*** MATERIAL TO PROCESS ***

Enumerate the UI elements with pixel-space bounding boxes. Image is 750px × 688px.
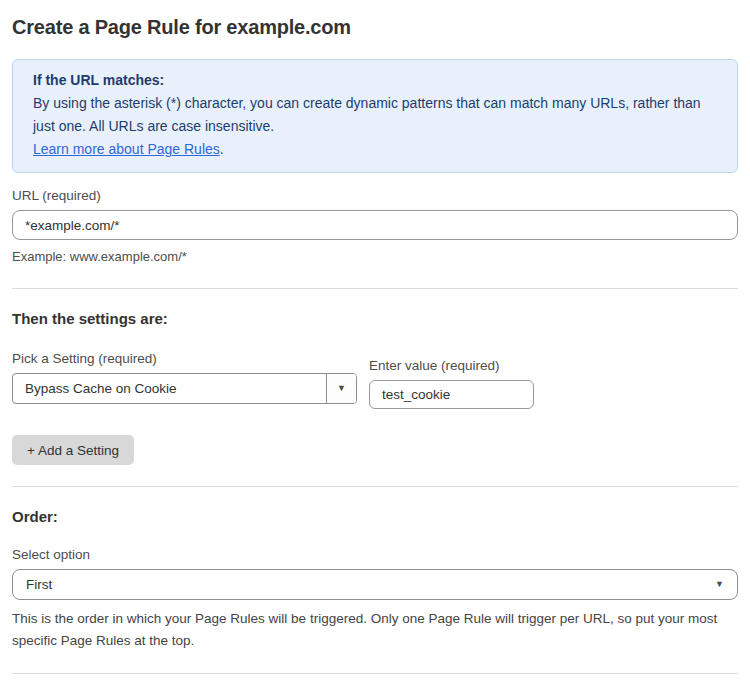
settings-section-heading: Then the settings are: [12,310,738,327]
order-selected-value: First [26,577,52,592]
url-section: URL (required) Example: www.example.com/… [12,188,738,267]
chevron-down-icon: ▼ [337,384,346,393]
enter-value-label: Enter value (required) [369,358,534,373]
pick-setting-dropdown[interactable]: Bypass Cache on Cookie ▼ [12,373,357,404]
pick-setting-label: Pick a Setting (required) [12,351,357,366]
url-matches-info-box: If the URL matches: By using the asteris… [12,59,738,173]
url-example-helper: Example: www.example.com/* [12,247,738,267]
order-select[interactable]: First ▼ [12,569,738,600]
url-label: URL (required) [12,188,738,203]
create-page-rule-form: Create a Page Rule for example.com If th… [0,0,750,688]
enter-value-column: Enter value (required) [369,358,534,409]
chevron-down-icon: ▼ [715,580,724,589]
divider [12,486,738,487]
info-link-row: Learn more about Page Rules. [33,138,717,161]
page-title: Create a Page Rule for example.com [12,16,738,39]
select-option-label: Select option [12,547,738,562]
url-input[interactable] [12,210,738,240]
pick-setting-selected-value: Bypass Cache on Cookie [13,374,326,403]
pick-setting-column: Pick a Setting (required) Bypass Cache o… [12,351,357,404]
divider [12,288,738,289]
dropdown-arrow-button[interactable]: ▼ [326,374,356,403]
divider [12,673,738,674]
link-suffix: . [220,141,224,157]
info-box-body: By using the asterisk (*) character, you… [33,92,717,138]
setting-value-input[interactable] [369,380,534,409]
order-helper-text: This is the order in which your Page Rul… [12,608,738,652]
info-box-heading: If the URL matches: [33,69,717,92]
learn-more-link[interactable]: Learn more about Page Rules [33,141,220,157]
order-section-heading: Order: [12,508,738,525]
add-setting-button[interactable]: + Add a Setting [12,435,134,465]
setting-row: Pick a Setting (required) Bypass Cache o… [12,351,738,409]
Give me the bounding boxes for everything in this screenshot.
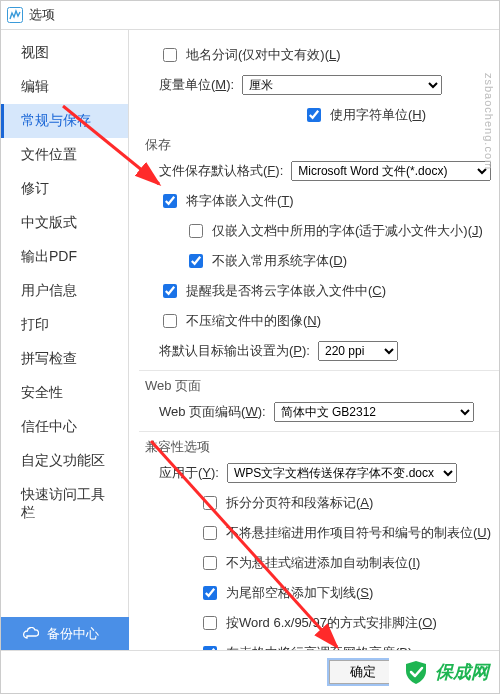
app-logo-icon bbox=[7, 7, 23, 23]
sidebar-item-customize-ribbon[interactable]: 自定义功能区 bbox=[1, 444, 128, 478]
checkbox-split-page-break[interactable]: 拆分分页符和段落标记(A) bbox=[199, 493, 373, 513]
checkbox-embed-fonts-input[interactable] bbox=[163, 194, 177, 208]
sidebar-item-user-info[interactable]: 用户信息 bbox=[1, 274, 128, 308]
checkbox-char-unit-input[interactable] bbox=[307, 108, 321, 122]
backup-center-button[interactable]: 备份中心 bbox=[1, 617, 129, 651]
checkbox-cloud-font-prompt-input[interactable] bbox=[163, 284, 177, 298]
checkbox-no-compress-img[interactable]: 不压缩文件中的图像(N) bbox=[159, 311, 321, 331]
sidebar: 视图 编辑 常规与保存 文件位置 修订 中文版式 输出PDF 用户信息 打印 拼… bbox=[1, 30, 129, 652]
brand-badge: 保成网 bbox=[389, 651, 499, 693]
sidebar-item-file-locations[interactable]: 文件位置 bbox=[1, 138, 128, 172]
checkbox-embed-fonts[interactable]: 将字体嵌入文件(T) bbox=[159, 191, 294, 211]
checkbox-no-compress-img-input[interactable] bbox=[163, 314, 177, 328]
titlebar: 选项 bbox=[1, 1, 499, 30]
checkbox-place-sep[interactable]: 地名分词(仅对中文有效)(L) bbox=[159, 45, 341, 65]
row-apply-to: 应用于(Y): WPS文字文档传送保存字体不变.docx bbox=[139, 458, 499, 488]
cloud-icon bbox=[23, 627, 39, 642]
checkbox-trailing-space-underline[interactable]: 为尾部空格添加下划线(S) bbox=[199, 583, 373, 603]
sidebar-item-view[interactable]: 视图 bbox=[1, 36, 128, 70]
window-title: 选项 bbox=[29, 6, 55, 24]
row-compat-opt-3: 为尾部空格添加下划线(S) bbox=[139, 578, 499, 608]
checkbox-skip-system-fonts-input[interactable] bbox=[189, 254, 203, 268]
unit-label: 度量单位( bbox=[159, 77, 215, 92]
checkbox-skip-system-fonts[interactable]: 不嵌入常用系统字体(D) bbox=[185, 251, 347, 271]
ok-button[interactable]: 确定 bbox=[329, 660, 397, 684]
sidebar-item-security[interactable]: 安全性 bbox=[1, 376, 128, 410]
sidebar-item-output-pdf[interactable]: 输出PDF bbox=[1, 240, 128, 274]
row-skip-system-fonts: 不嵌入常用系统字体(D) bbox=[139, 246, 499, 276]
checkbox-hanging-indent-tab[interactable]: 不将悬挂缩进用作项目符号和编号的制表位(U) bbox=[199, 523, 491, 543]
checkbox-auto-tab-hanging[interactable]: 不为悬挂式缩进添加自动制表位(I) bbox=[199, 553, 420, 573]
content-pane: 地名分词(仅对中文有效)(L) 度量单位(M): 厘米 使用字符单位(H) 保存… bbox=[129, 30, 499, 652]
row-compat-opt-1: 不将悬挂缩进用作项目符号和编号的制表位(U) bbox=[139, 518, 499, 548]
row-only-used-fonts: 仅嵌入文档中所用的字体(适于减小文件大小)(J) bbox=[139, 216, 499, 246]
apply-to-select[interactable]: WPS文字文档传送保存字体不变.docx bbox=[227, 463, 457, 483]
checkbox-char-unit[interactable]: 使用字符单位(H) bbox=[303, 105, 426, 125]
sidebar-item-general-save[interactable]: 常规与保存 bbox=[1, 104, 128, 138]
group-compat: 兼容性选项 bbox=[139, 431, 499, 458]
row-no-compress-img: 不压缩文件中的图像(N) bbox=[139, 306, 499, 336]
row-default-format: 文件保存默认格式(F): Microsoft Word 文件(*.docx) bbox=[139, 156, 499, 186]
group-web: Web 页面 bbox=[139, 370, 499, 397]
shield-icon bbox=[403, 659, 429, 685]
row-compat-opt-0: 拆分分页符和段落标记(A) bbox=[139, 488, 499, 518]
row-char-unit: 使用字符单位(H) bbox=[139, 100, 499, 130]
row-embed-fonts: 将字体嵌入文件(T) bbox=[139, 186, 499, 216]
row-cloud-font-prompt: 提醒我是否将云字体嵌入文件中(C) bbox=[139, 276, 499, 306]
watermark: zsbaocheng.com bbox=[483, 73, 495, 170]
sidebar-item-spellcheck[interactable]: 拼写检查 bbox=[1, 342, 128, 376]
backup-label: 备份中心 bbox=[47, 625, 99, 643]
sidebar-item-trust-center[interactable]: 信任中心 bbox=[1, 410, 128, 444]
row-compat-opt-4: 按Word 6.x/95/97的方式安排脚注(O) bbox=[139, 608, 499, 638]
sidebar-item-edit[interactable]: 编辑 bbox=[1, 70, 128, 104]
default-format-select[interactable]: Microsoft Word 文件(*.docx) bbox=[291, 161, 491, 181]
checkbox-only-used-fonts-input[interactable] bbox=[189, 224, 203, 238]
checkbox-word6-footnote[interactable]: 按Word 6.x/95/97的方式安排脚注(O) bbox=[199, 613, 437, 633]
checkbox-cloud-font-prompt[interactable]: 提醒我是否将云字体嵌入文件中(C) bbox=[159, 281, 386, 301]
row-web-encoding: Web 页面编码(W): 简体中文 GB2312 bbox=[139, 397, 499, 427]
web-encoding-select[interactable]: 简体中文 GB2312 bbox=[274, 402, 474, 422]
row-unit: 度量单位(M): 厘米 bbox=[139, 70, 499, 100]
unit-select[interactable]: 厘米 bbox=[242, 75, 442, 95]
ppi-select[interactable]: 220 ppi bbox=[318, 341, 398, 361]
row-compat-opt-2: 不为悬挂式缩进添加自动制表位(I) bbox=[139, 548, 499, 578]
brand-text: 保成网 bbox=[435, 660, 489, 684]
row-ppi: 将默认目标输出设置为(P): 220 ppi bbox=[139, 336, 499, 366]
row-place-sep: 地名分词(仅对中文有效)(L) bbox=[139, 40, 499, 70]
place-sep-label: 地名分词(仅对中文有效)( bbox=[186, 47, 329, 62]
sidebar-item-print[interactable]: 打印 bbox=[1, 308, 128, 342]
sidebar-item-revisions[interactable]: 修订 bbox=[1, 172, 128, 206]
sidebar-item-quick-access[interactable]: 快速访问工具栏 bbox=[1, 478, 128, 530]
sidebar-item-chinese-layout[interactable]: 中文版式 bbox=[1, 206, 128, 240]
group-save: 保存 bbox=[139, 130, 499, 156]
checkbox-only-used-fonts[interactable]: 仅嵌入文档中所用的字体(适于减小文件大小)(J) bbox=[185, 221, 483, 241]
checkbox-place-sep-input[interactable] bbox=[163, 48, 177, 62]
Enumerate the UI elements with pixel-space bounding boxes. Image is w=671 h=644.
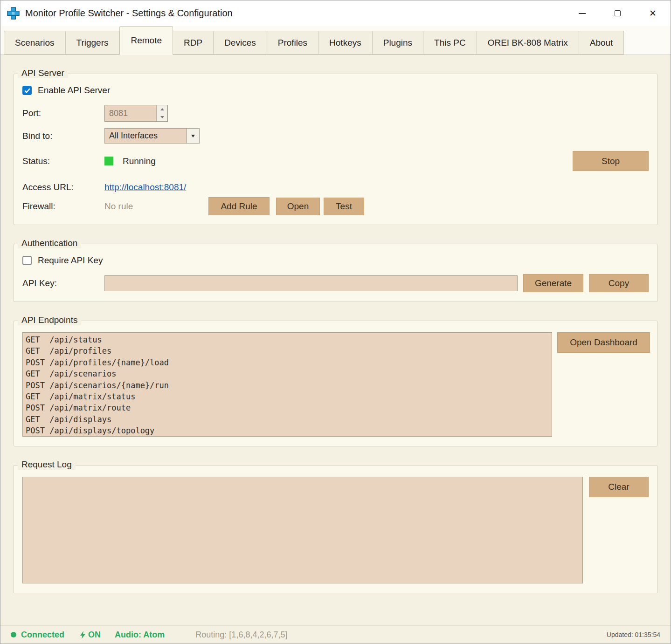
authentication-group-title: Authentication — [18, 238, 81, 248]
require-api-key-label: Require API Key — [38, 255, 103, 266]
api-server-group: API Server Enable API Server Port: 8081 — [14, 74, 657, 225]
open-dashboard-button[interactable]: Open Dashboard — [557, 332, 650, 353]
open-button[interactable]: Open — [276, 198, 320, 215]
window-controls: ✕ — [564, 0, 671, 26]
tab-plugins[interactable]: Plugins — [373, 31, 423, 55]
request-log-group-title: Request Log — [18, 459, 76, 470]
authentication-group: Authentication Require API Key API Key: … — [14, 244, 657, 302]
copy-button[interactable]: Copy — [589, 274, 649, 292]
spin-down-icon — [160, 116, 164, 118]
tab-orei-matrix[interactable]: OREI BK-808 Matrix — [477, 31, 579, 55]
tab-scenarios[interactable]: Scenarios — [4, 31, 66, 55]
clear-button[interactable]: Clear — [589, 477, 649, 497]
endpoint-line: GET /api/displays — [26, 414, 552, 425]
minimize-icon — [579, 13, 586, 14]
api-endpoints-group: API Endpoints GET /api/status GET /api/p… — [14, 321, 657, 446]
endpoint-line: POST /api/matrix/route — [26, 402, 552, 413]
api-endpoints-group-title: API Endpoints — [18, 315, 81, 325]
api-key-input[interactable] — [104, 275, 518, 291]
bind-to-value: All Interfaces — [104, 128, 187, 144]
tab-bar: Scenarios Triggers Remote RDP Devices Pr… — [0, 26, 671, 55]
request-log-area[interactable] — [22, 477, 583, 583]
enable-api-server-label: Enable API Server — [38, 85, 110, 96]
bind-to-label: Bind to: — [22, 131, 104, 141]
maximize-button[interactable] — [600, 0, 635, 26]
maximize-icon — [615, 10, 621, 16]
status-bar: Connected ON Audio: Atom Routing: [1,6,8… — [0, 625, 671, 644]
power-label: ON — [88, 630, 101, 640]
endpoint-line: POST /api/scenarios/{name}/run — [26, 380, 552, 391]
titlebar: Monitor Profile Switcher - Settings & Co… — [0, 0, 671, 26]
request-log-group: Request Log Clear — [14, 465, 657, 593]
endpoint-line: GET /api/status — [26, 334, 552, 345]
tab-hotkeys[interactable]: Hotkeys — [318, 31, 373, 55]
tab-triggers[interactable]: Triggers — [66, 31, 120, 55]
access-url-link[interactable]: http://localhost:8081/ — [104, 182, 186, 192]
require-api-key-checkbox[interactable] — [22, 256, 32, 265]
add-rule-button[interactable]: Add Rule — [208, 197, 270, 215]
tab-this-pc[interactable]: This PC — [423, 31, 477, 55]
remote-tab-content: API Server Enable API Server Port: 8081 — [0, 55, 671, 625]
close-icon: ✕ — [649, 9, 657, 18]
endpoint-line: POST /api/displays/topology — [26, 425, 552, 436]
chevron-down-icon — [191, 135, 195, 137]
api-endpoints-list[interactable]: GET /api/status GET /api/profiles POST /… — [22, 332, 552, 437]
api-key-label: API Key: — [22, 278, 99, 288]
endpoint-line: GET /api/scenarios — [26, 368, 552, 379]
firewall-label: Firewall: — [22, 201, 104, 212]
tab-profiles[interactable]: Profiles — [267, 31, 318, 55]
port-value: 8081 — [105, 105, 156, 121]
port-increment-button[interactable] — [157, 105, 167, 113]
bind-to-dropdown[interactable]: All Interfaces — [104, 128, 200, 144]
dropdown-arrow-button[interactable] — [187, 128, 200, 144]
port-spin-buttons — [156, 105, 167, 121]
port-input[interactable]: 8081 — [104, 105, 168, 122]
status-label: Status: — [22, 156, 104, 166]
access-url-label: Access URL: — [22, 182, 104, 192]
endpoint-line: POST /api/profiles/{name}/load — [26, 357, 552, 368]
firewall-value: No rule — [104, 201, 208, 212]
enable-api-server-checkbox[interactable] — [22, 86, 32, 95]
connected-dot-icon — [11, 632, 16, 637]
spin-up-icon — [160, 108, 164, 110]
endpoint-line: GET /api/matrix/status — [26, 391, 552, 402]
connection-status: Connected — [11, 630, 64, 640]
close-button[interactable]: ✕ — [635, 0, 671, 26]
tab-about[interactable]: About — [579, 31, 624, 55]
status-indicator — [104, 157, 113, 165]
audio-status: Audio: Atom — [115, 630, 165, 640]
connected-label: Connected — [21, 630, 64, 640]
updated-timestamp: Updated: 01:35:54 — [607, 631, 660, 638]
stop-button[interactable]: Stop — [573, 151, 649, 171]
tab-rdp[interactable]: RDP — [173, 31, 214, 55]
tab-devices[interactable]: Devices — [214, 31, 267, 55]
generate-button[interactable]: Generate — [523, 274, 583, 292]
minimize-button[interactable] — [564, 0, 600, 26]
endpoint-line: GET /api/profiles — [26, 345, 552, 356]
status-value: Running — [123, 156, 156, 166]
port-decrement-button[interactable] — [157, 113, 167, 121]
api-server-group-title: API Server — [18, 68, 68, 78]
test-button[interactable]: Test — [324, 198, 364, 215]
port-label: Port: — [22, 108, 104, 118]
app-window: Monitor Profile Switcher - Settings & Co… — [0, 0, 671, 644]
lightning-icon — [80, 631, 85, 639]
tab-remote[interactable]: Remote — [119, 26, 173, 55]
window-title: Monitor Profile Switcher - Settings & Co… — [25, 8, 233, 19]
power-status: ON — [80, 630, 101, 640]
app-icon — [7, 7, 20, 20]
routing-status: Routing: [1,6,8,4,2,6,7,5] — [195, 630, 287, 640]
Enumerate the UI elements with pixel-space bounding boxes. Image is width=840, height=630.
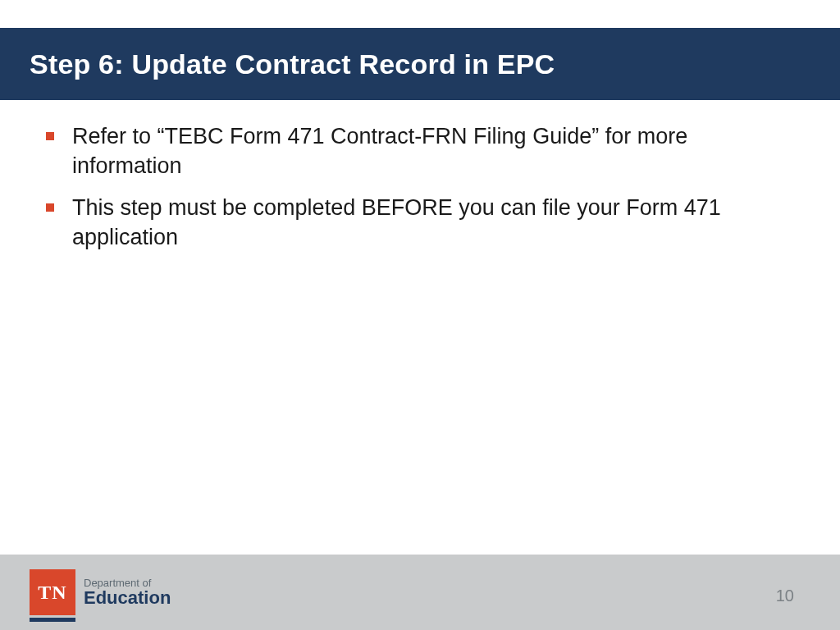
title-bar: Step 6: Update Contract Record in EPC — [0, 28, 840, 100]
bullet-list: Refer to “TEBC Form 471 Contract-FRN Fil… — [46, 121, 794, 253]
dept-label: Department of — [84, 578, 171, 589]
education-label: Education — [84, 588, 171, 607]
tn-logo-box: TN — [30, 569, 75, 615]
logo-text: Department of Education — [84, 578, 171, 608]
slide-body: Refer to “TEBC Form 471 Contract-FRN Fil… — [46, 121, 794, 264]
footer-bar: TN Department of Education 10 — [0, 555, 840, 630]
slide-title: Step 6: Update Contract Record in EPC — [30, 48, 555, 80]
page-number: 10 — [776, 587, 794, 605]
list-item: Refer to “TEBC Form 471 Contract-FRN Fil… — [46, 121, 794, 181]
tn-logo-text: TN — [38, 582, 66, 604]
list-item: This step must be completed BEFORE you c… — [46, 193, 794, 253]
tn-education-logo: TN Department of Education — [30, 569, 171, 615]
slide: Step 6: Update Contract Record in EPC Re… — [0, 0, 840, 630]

*** End of MATERIAL TO PROCESS ***

List, from the entries above, every line in which the word "skip" shows up.

checkbox-skip-system-fonts-input[interactable] bbox=[189, 254, 203, 268]
checkbox-skip-system-fonts[interactable]: 不嵌入常用系统字体(D) bbox=[185, 251, 347, 271]
row-skip-system-fonts: 不嵌入常用系统字体(D) bbox=[139, 246, 499, 276]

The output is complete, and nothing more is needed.